DeepSeek-OCR is an open-source multimodal model developed by DeepSeek, specifically optimized for high-efficiency optical character recognition and advanced document understanding. It introduces the concept of Optical Context Compression, which utilizes visual representations as a dense medium to encode textual information. This approach allows the model to achieve significant token compression—often reducing the token count of a document by 10x—while maintaining high extraction accuracy.
The model's architecture consists of a unified encoder-decoder system. The DeepEncoder component (approximately 250M-380M parameters) leverages vision transformers to process high-resolution images and compress visual features. The decoder is a 3B Mixture-of-Experts (MoE) model, specifically the DeepSeek3B-MoE-A570M, which utilizes 570M activated parameters during inference.
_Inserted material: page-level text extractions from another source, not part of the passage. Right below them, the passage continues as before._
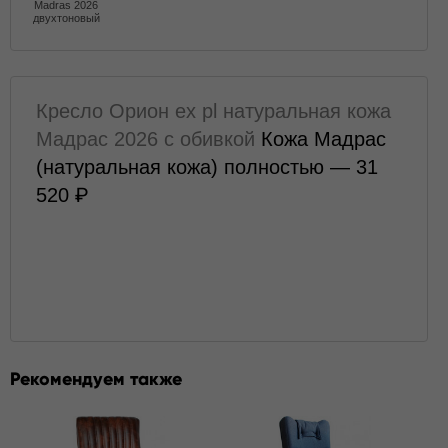
Madras 2026
двухтоновый
Кресло Орион ех pl натуральная кожа
Мадрас 2026 с обивкой
Кожа Мадрас
(натуральная кожа) полностью — 31
520
Рекомендуем также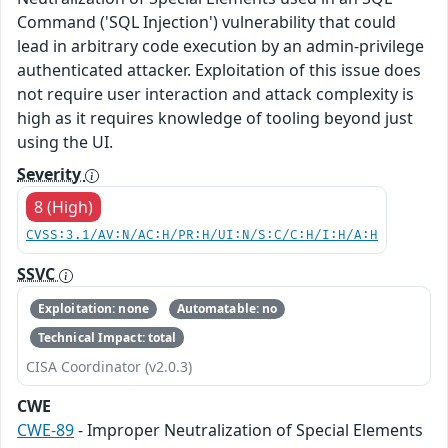
Command ('SQL Injection') vulnerability that could
lead in arbitrary code execution by an admin-privilege
authenticated attacker. Exploitation of this issue does
not require user interaction and attack complexity is
high as it requires knowledge of tooling beyond just
using the UI.
Severity
8 (High)
CVSS:3.1/AV:N/AC:H/PR:H/UI:N/S:C/C:H/I:H/A:H
SSVC
Exploitation: none
Automatable: no
Technical Impact: total
CISA Coordinator (v2.0.3)
CWE
CWE-89
- Improper Neutralization of Special Elements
This design enables high throughput, allowing the model to process hundreds of thousands of pages per day on standard enterprise hardware.
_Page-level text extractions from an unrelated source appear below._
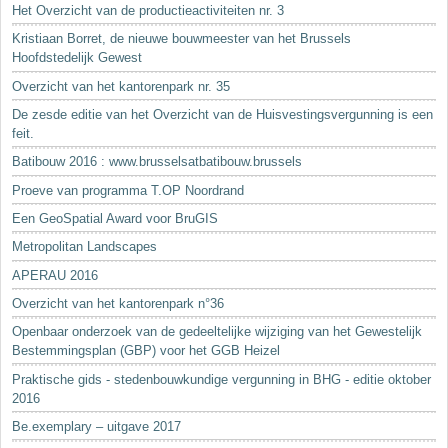
Het Overzicht van de productieactiviteiten nr. 3
Kristiaan Borret, de nieuwe bouwmeester van het Brussels
Hoofdstedelijk Gewest
Overzicht van het kantorenpark nr. 35
De zesde editie van het Overzicht van de Huisvestingsvergunning is een
feit.
Batibouw 2016 : www.brusselsatbatibouw.brussels
Proeve van programma T.OP Noordrand
Een GeoSpatial Award voor BruGIS
Metropolitan Landscapes
APERAU 2016
Overzicht van het kantorenpark n°36
Openbaar onderzoek van de gedeeltelijke wijziging van het Gewestelijk
Bestemmingsplan (GBP) voor het GGB Heizel
Praktische gids - stedenbouwkundige vergunning in BHG - editie oktober
2016
Be.exemplary – uitgave 2017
Beyond standard text extraction, DeepSeek-OCR possesses "deep parsing" capabilities for interpreting complex document elements. It can accurately reconstruct tables, charts, mathematical formulas (outputting LaTeX), and chemical notations (outputting SMILES). The model is multilingual, supporting over 100 languages, and is designed to handle various formats including handwritten text, scanned receipts, and multi-column academic papers.